What secrets does Jeff Bezos spill behind closed doors?
The Amazon CEO and owner of the Washington Post meets with industry heads, politicians, and regulatory officials as a matter of course. And, as a forensic analysis of Bezos' hacked phone obtained by Motherboard shows, there's a possibility the Saudi government was listening in on those very conversations for months.
The report, by cybersecurity firm FTI Consulting, details how and why investigators hired by the CEO came to believe his iPhone was hacked by the Saudi government. It also, however, notes the extent to which Bezos' phone was completely owned.
"FTI assesses that Bezos' device was compromised on May 1, 2018," reads the report, "and that the compromise resulted in gigabytes of data exfiltration that likely contained sensitive data such as personal photos, text messages, instant messages, emails, and possibly local (eavesdropped) recordings done via the phone's microphone."
In other words, any time from May 2018 until Bezos turned his phone over to FTI in late February 2019, whoever hacked his phone could have been listening in on his phone's mic.
So what was Bezos doing in that 10-month window? His meeting with Donald Trump occurred before then, thankfully, but that doesn't mean there weren't plenty of valuable conversations for a potential spy to overhear.
In July of 2018, Bezos attended the Allen & Company Sun Valley Conference — otherwise known as "summer camp for billionaires." In attendance, according to Business Insider, was a healthy list of major players in the business and technology sector. Like, for example, Eddy Cue, Dara Khosrowshahi, Sheryl Sandberg, Rupert Murdoch, Sam Altman, and current presidential candidate Michael Bloomberg.
July 2018, remember, was shortly after hackers compromised Bezos' phone.
But wait, it gets even wilder. A look at the specific dates of "notable spikes in egress traffic" from Bezos' phone show at least one interesting coincidence.
On Sept. 27, 2019, FTI Consulting found that 511MB of data left the CEO's phone. What else happened on that day? Oh yeah, CNBC reported that Bezos' rocket company Blue Origin won a major contract to supply rocket engines for a joint Boeing and Lockheed Martin venture called ULA.

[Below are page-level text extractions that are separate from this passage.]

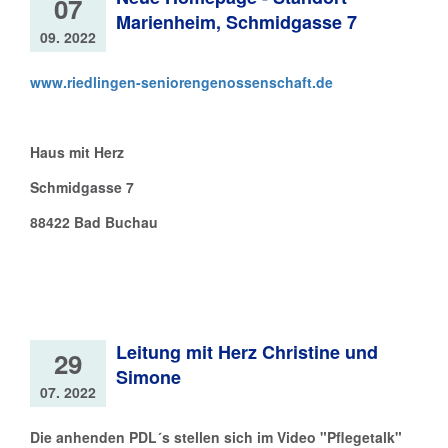
07
Marienheim, Schmidgasse 7
09. 2022
www.riedlingen-seniorengenossenschaft.de
Haus mit Herz
Schmidgasse 7
88422 Bad Buchau
Leitung mit Herz Christine und
29
Simone
07. 2022
Die anhenden PDL´s stellen sich im Video "Pflegetalk"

Importantly, the data extraction from Bezos' phone wasn't restricted to the few dates shown in the chart above. According to FTI Consulting, "in addition to spikes, the daily average jumped from 430KB to 101MB."
SEE ALSO: Jeff Bezos tweets reminder that Saudi government murdered a journalist
In other words, this daily extractionof data from Bezos' phone captured way more than just dick pics and scandalous text messages — that's just what happened to end up in the hands of the National Enquirer.
Imagine what whoever hacked Jeff Bezos' phone could still be sitting on.